In [None]:
%matplotlib inline
import numpy as np
from numpy import array as arr
import seaborn as sns
import matplotlib.pyplot as plt

# Linear Regression

In this lab we explore fitting a linear regression to data using *ordinary least squares* (OLS).
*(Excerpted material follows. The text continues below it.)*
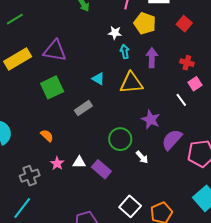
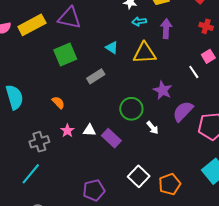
cyan arrow: (125, 52) -> (139, 21), turned -88
red cross: (187, 63) -> (206, 26), moved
We use simulated data for practice. The data $X$ are simulated as follows:

$Y = 0.1 X^3 + 0.5 X^2 + 10.2 X - 21 + \epsilon \;\;$ where $\epsilon \sim \mathcal{N}(0,5)$

In words, the dependent variable equals a third order polynomial (cubic) of the one-dimensional independent variable plus Gaussian noise. Below is the cubic $f$ and the function  *sim_data* that simulates the data:


In [None]:
def f(x): return 0.1*x**3 + 0.5*x**2 + 10.2*x - 21.

def sim_data(seed=0):
    np.random.seed(seed)
    min_x, max_x, stepsize = -10, 10, 0.1
    #independent var (does not have to be uniformly space in general):
    X = arr([np.arange(min_x, max_x, stepsize)]).T
    (N,_) = X.shape
    Y = f(X) + np.random.normal(0,5,size=np.shape(X)) #dependent var
    return X,Y

### Plotting the data
Let's simulate some data, $X,Y$ and plot it as a scatter. By convention, the response/dependent variable goes on the y-axis:

In [None]:
X,Y = sim_data()
plt.xlabel("x")
plt.ylabel("y")
plt.scatter(X,Y,marker='x')
plt.show()

### Adding an intercept column to the independent variables
We add a new column of ones to the independent array X that allows OLS to use an intercept/systematic bias.

In [None]:
(N,D) = X.shape
X1 = np.hstack((np.ones((N,1)), X))
print('X1 (first 10 rows):\n',X1[:10,:])

### Ordinary Least Squares

Recall the basic assumption of linear regression:
${\bf Y} = {\bf X}^\top \beta + \epsilon$ where $\epsilon$ is drawn i.i.d. from a normal distribution. 

OLS fits this model by minimizing the sum of squared errors in linear regression. Unlike many inferentialalgorithms that you will encounter, its solution is closed-form (has a single step that can be written down explicitly in maths).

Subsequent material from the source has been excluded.